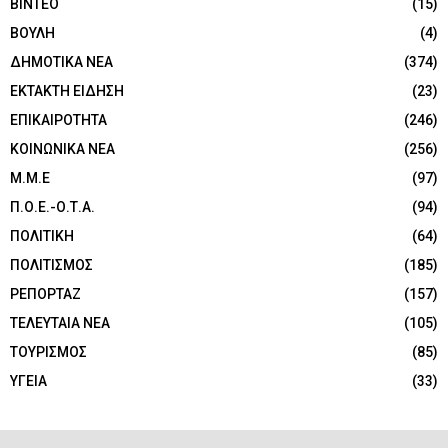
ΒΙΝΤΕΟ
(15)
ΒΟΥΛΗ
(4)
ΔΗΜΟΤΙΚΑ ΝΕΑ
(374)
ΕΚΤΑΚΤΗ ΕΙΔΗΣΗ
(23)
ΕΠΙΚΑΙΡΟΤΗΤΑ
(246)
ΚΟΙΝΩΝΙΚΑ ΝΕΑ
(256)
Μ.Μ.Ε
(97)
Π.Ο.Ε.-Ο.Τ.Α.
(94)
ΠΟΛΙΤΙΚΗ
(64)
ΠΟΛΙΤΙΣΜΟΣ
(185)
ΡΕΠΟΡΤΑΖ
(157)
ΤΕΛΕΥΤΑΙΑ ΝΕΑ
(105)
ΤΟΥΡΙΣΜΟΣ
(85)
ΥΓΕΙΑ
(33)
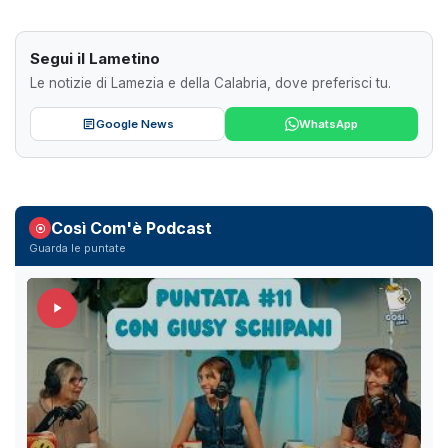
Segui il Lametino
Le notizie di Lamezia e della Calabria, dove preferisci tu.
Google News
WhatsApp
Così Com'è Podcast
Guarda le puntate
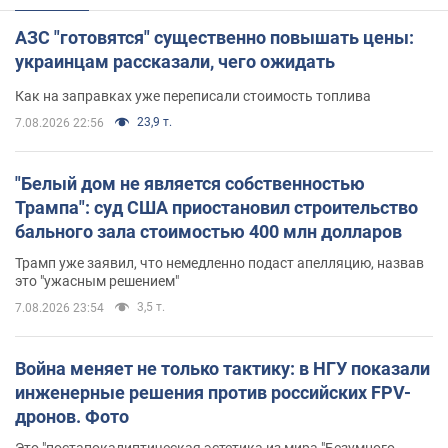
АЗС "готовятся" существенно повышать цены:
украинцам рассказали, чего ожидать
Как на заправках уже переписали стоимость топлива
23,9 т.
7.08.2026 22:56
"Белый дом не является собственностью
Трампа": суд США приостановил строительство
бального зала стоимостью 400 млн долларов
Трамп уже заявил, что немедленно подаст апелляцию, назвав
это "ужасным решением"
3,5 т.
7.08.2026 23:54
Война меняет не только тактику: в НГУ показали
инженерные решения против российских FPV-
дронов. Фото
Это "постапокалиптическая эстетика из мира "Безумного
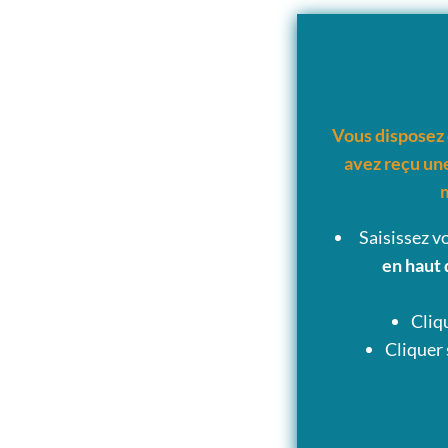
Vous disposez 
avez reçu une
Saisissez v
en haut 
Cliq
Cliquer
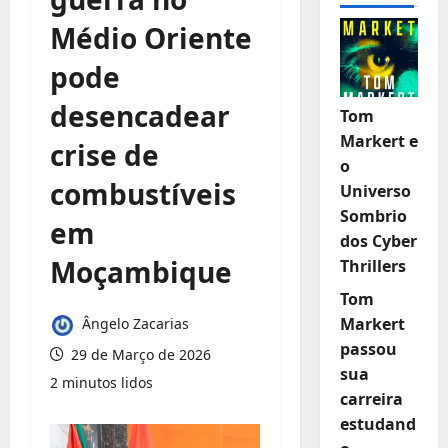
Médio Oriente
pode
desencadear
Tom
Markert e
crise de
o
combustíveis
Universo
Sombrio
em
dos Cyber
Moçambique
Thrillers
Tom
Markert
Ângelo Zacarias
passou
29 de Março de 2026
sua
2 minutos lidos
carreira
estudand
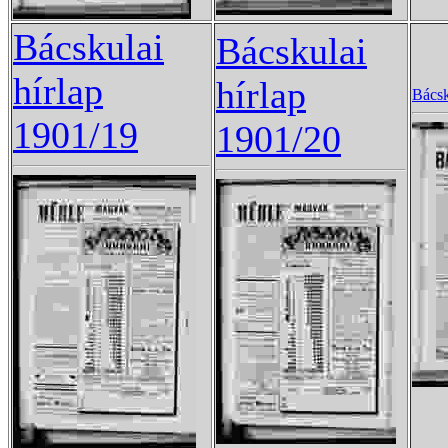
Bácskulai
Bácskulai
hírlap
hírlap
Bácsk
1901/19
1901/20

▶ _Required action_:
Pictures aside, repeat every line of the data above exactly.

▶ _Expected output_:
ΒΙΝΤΕΟ
(15)
ΒΟΥΛΗ
(4)
ΔΗΜΟΤΙΚΑ ΝΕΑ
(374)
ΕΚΤΑΚΤΗ ΕΙΔΗΣΗ
(23)
ΕΠΙΚΑΙΡΟΤΗΤΑ
(246)
ΚΟΙΝΩΝΙΚΑ ΝΕΑ
(256)
Μ.Μ.Ε
(97)
Π.Ο.Ε.-Ο.Τ.Α.
(94)
ΠΟΛΙΤΙΚΗ
(64)
ΠΟΛΙΤΙΣΜΟΣ
(185)
ΡΕΠΟΡΤΑΖ
(157)
ΤΕΛΕΥΤΑΙΑ ΝΕΑ
(105)
ΤΟΥΡΙΣΜΟΣ
(85)
ΥΓΕΙΑ
(33)
Segui il Lametino
Le notizie di Lamezia e della Calabria, dove preferisci tu.
Google News
WhatsApp
Così Com'è Podcast
Guarda le puntate
АЗС "готовятся" существенно повышать цены:
украинцам рассказали, чего ожидать
Как на заправках уже переписали стоимость топлива
23,9 т.
7.08.2026 22:56
"Белый дом не является собственностью
Трампа": суд США приостановил строительство
бального зала стоимостью 400 млн долларов
Трамп уже заявил, что немедленно подаст апелляцию, назвав
это "ужасным решением"
3,5 т.
7.08.2026 23:54
Война меняет не только тактику: в НГУ показали
инженерные решения против российских FPV-
дронов. Фото
Это "постапокалиптическая эстетика из мира "Безумного
Vous disposez 
avez reçu une
Saisissez v
en haut 
Cliq
Cliquer
Médio Oriente
pode
desencadear
Tom
Markert e
crise de
o
combustíveis
Universo
Sombrio
em
dos Cyber
Moçambique
Thrillers
Tom
Markert
Ângelo Zacarias
passou
29 de Março de 2026
sua
2 minutos lidos
carreira
estudand
Bácskulai
Bácskulai
hírlap
hírlap
Bácsk
1901/19
1901/20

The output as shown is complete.